Nach ersten Angaben der örtlichen Polizei hegte er einen Groll gegen eine »bestimmte Organisation« und habe die Tat begangen, weil er glaubte, Abe habe eine Verbindung zu ihr. Yamagamis Mutter ist ein Mitglied der ursprünglich südkoreanischen Vereinigungskirche, auch bekannt als Moon-Sekte, einer weltweit agierenden christlichen Organisation, die nicht zuletzt wegen ihres Antikommunismus auch die Unterstützung von Shinzō Abe und anderen rechten Politikern wie etwa Donald Trump genoss. Japanischen Medienberichten zufolge habe sich Yamagami an der Organisation rächen wollen, der seine Mutter große Zuwendungen gemacht habe, wes­wegen die Familie zerfallen sei. Die Vereinigungskirche bestätigte die Mitgliedschaft der Mutter, nicht aber die Zuwendungen.

Der ermordete Abe, einer der bekanntesten Politiker Japans, gehörte der Liberaldemokratischen Partei (LDP) an und war Ministerpräsident von 2006 bis 2007 und erneut von 2012 bis 2020, als er aus gesundheitlichen Gründen zurücktrat. Doch auch danach prägte er im Hintergrund die japanische Politik. Unter seiner Ägide entwickelte sich Japan nach rechts. Mehrmals betonte er, dass er seinen Großvater Nobusuke Kishi als politisches Vorbild sehe. Dieser wurde zwar als Kriegsverbrecher der Klasse A inhaftiert (er war einer der Leiter des grausamen Besatzungsregimes in der Mandschurei), konnte einem Prozess und der Todesstrafe aber entgehen und brachte es von 1957 bis 1960 zum Ministerpräsidenten.

Geschichtsrevisionismus war ein zentraler Bestandteil von Abes Ideologie. Schon zu Beginn seiner Karriere als Parlamentarier im Jahr 1993 fiel Shinzō Abe durch seine Nähe zum Rechtsextremismus auf, als er Mitglied einer Gruppe von LDP-Parlamentariern wurde, die propagierte, dass japanische Politiker den Yasukuni-Schrein besuchen sollen, in dem faschistischen Kriegsverbrechern gehuldigt wird. In den folgenden Jahren agierte Abe als Unterstützer verschiedener parlamentarischer und außerparlamentarischer Initiativen für die Einführung geschichtsrevisionistischer Schulbücher.
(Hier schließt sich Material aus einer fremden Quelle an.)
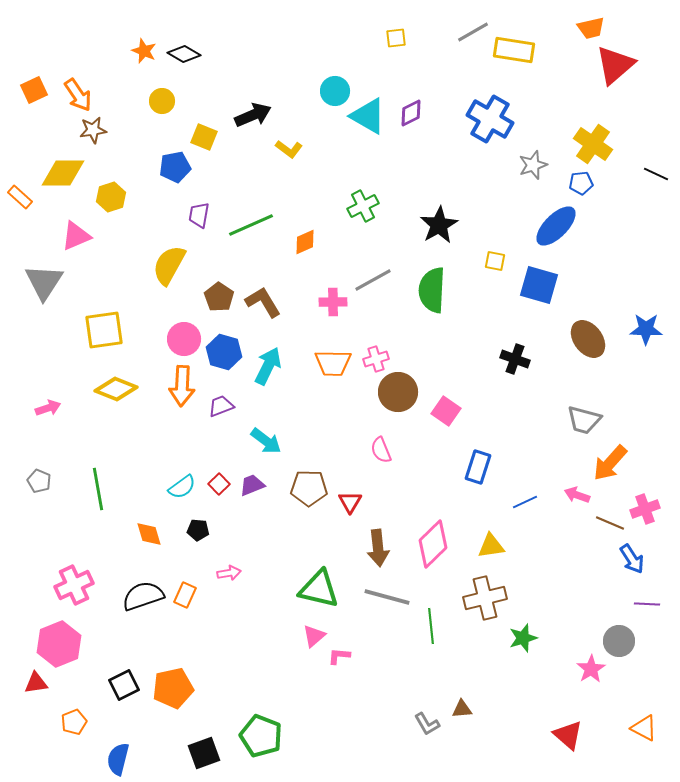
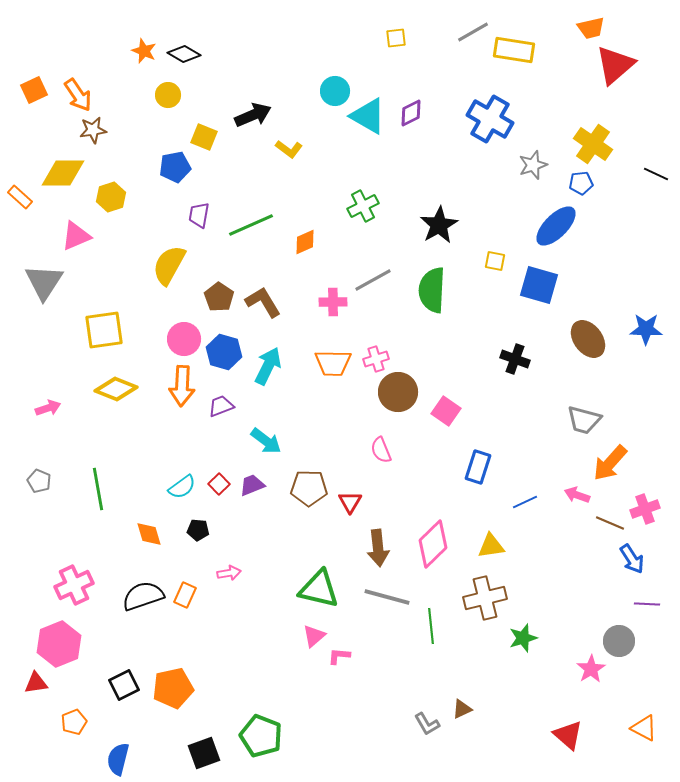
yellow circle at (162, 101): moved 6 px right, 6 px up
brown triangle at (462, 709): rotated 20 degrees counterclockwise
Als sich aus dem Wirrwarr verschiedenster rechter Gruppierungen im Jahr 1997 die Dachorganisation Nippon Kaigi (Japan-Konferenz) bildete, war Abe maßgeblich an ihrer weiteren Entwicklung beteiligt. Mit einer Mitgliederanzahl von über 40 000, darunter zahlreiche Regierungsmitglieder, ist der Organisation der Schulterschluss zwischen dem nationalkonservativen Establishment und der extremen Rechten Japans, Uyoku genannt, gelungen.

2006, kurz nach dem Aufstieg Abes zum Vorsitzenden der LDP, veröffentlichte er sein ideologisches Manifest namens »Auf ein schönes Land«. Dieser Spruch wurde von nun an, ebenso wie das Motto »Japan zurückholen!«, in Reden, auf Plakaten und Flugblättern der LDP immer wieder verwendet. In der extremen Rechten, die in Abe einen Hoffnungsträger sah, herrschte Aufbruchstimmung. Die für ihre studentischen Schlägertrupps bekannte rechte religiöse Sekte Seichō no Ie (Haus des Wachstums) ging sogar so weit, die eigenen Aktivitäten als »die Mutter der Regierung Abe« zu bezeichnen.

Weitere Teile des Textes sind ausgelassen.